Succession star Brian Cox says he switched from Labour to put 'Scotland first'

Succession star Brian Cox has said he had to put Scotland “first” by deciding to switch support from Labour to independence.

The Golden Globe winning actor, who stars as Logan Roy in the hit TV series, said that Scotland had “always been sidelined” as he appeared on The Andrew Marr Show with Labour leader Keir Starmer.

The Dundee-born actor recalled how he had voiced Labour election broadcasts in 1997, the year Tony Blair came to power in the UK.

He said: “I was the voice of Labour in 1997, I helped, I did all the ads and I gave myself to it.

“But at the end of the day Scotland is prime for me.”

Cox said the war in Iraq and the Brexit referendum, when 62 per cent of Scots voted for to stay in the European Union, had been factors in his move away from Labour.

Asked why his politics has changed, the actor said: “We really haven’t got enough time, it is a long story, and it comes really down to what I thought was a failure of social democracy."

“Also the Iraq war, that affected me, Blair’s hubris affected me. And I saw the party going in a certain direction and I was really very concerned.”
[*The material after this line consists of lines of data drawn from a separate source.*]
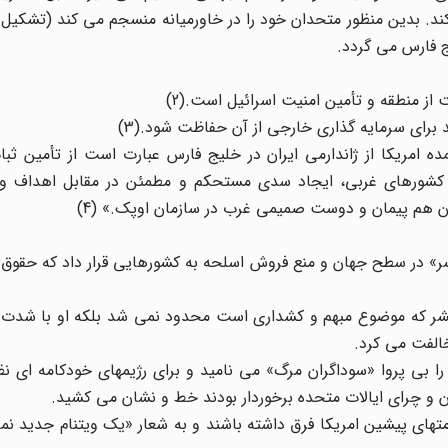
اد کند. بدین منظور متحدان خود را در خاورمیانه منسجم می کند (تشکیل
یج فارس می گردد.
 از منطقه و تأمین امنیت اسرائیل است.(2)
د برای سرمایه گذاری خارجی از آن حفاظت شود.(3)
 امریکا از ژاندارمی ایران در خلیج فارس عبارت است از تأمین ثبا
کشورهای غربی، ایجاد سدی مستحکم و مطمئن در مقابل اهداف و
وان هم پیمان و دوست صمیمی غرب در سازمان اوپک.» (4)
ر» در سطح جهان و منع فروش اسلحه به کشورهایی قرار داد که حقوق ب
وق بشر که موضوع مبهم و کشداری است محدود نمی شد بلکه او با شدت
خالفت می کرد.
ا بی پروا «سوداگران مرگ» می نامید و برای رژیمهای خودکامه ای ن
ن و چرای ایالات متحده برخوردار بودند خط و نشان می کشید.
کومتهای پیشین امریکا فرق داشته باشند و به شعار «یک ویتنام جدید ن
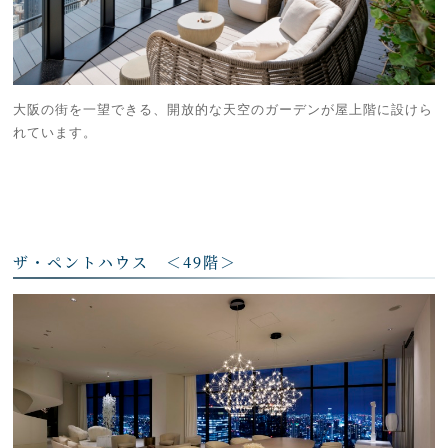
大阪の街を一望できる、開放的な天空のガーデンが屋上階に設けら
れています。
ザ・ペントハウス ＜49階＞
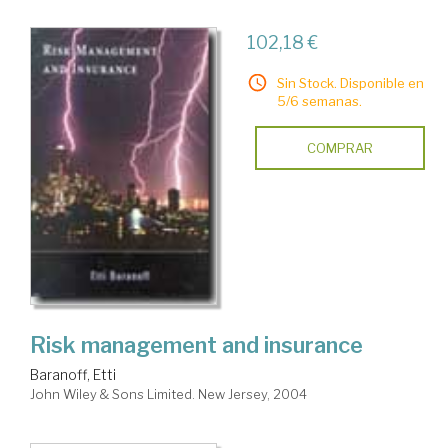
102,18 €
Sin Stock. Disponible en
5/6 semanas.
COMPRAR
Risk management and insurance
Baranoff, Etti
John Wiley & Sons Limited. New Jersey, 2004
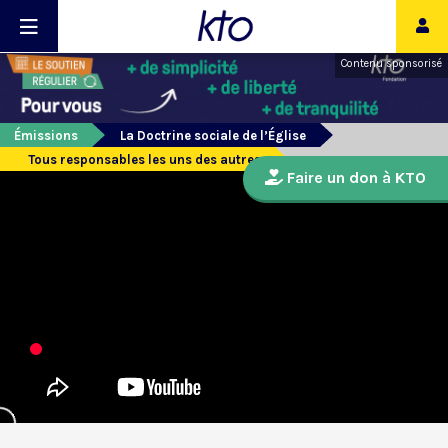
Contenu sponsorisé
Émissions
La Doctrine sociale de l’Église
Tous responsables les uns des autres
Faire un don à KTO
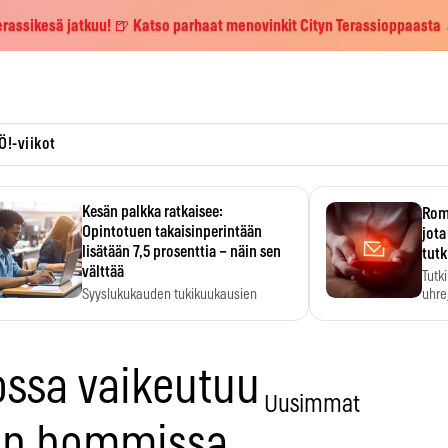
erassikesä jatkuu! 🍺 Katso parhaat menovinkit Cityn Terassioppaasta
Ö!-viikot
Kesän palkka ratkaisee:
Roma
Opintotuen takaisinperintään
jota
lisätään 7,5 prosenttia – näin sen
tutk
välttää
Tutk
Syyslukukauden tukikuukausien
uhrej
määrä ratkeaa sillä, mitä kesällä
ehti…
ossa vaikeutuu
Uusimmat
in hommissa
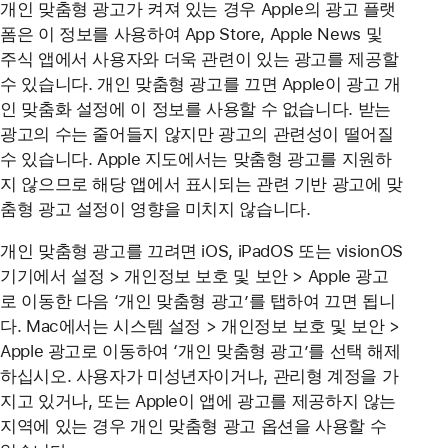
개인 맞춤형 광고가 켜져 있는 경우 Apple의 광고 플랫
폼은 이 정보를 사용하여 App Store, Apple News 및
주식 앱에서 사용자와 더욱 관련이 있는 광고를 제공할
수 있습니다. 개인 맞춤형 광고를 끄면 Apple이 광고 개
인 맞춤화 설정에 이 정보를 사용할 수 없습니다. 받는
광고의 수는 줄어들지 않지만 광고의 관련성이 떨어질
수 있습니다. Apple 지도에서는 맞춤형 광고를 지원하
지 않으므로 해당 앱에서 표시되는 관련 기반 광고에 맞
춤형 광고 설정이 영향을 미치지 않습니다.
개인 맞춤형 광고를 끄려면 iOS, iPadOS 또는 visionOS
기기에서 설정 > 개인정보 보호 및 보안 > Apple 광고
로 이동한 다음 ‘개인 맞춤형 광고’를 탭하여 끄면 됩니
다. Mac에서는 시스템 설정 > 개인정보 보호 및 보안 >
Apple 광고로 이동하여 ‘개인 맞춤형 광고’를 선택 해제
하십시오. 사용자가 미성년자이거나, 관리형 계정을 가
지고 있거나, 또는 Apple이 앱에 광고를 제공하지 않는
지역에 있는 경우 개인 맞춤형 광고 옵션을 사용할 수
Cox insisted he was a “socialist” saying he agreed with Labour leader Keir Starmer on “many things”.

He added he was “devastated” by Labour’s losses in the north of England in the 2019 general election

But he said: “My country was traduced for long enough, time and time again. We voted 62 per cent to stay in Europe and we were ignored, and if you think about the Thatcher years we were ignored.

Cox continued: “I look at what happened in the north at the last election and I was devastated by that because I am a socialist, principally I am a socialist. But I have to put my country first because I looked at what has happened to my country and I am disgusted.

Starmer, who appeared on The Andrew Marr Show alongside Cox, accepted: “It is certainly true we have to do a lot of work in Scotland.”

The Labour leader added: “The most important thing is actually respect, and listening to Scotland has to be a central part of this.”

But Starmer insisted Labour would not do a deal with the SNP to help win power at Westminster.

He said: “There’s no basis of a deal before we go into an election, nor coming out of an election.”